Colorado River Seen as Depleting resource

Article author: 
Ken Ritter
Article publisher: 
Houston Chronicle
Article date: 
12 December 2012
Article category: 
Our American Future
Medium
Article Body: 

...rising demand and falling supply have water managers in the arid West considering a host of other options to deal with dire projections that the Colorado River - the main water supply for a region larger than the country of France - won't be able over the next 50 years to meet demands of a regional population now about 40 million and growing.

Interior Secretary Ken Salazar issued what he termed "a call to action" with a three-year study of the river, its flows and its ability to meet the future needs of city-dwellers, Native Americans, businesses, ranchers and farmers in seven Western states.
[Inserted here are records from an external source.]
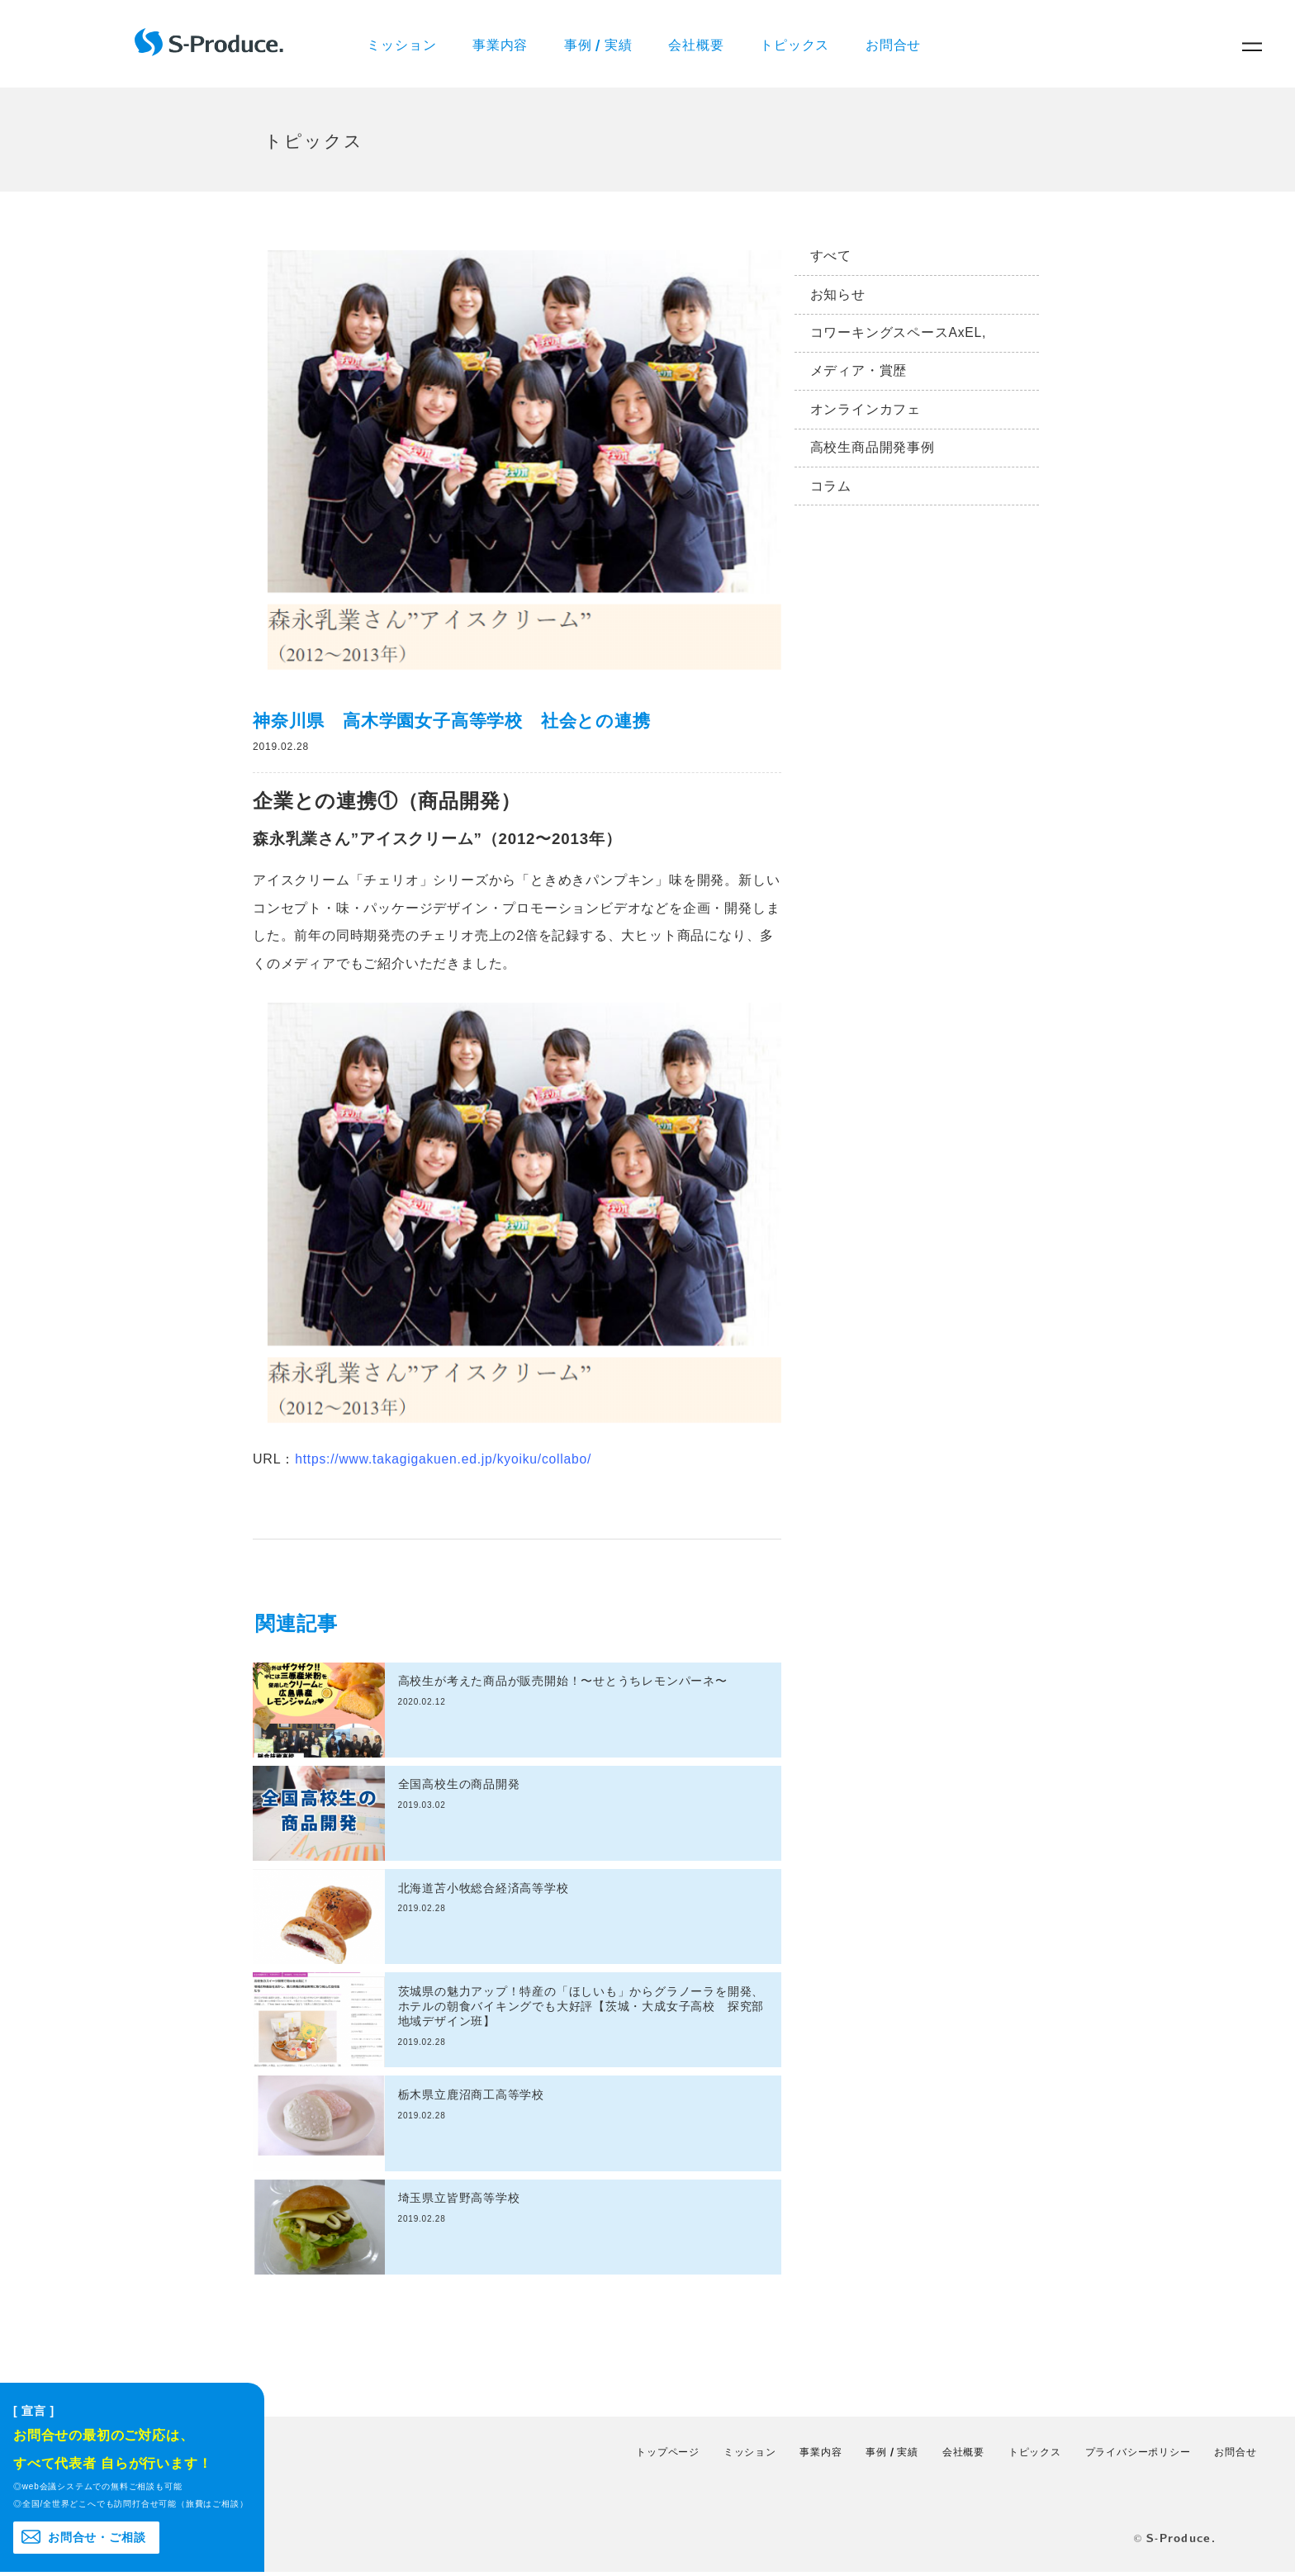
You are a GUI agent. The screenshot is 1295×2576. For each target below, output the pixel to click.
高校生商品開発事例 (872, 455)
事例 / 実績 (601, 45)
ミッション (403, 45)
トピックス (799, 45)
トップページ (668, 2454)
"We are in a troubling trajectory in the Colorado River basin, as well as the Rio Grande basin," Salazar told reporters on a conference call outlining the math in the findings of the Colorado River Basin Water Supply and Demand Study...

Salazar and Bureau of Reclamation officials warned that the Colorado River's historical 15 million acre-feet per year flow has been reduced by 12 years of drought to about 12 million acre-feet. Officials say an acre-foot can meet the water needs of up two families per year.

Water interests and the states of Arizona, California, Colorado, New Mexico, Nevada, Utah, and Wyoming together lay claim to all the water in the river and then some.

Mexico also has a stake in the river, and officials last month set new rules to share Colorado River water south of the border and let Mexico store water in Lake Mead near Las Vegas.

The study projects that by 2060 the river flow could fall 3.2 million to 8 million acre-feet short of regional needs...

Carly Jerla, a federal Bureau of Reclamation analyst, told reporters the range of future growth scenarios went from a small increase to doubling the regional population...


CAIRCO comments:

Because of mass immigration, United States population is projected to double with the lifetimes of children born today. The water crisis may be viewed from two perspectives. One is that it is the result of a "water shortage". But the sad reality is that it is actually the result of a "people longage" - there are simply too many people demanding limited supplies of sustaining water.

The US takes in millions of people each year from countries like Mexico, which draws down our environmental resources at even faster rates. This acts as a population safety relief valve for those countries. They can simply export their excess population to the US without having to address population and quality of life issues at home.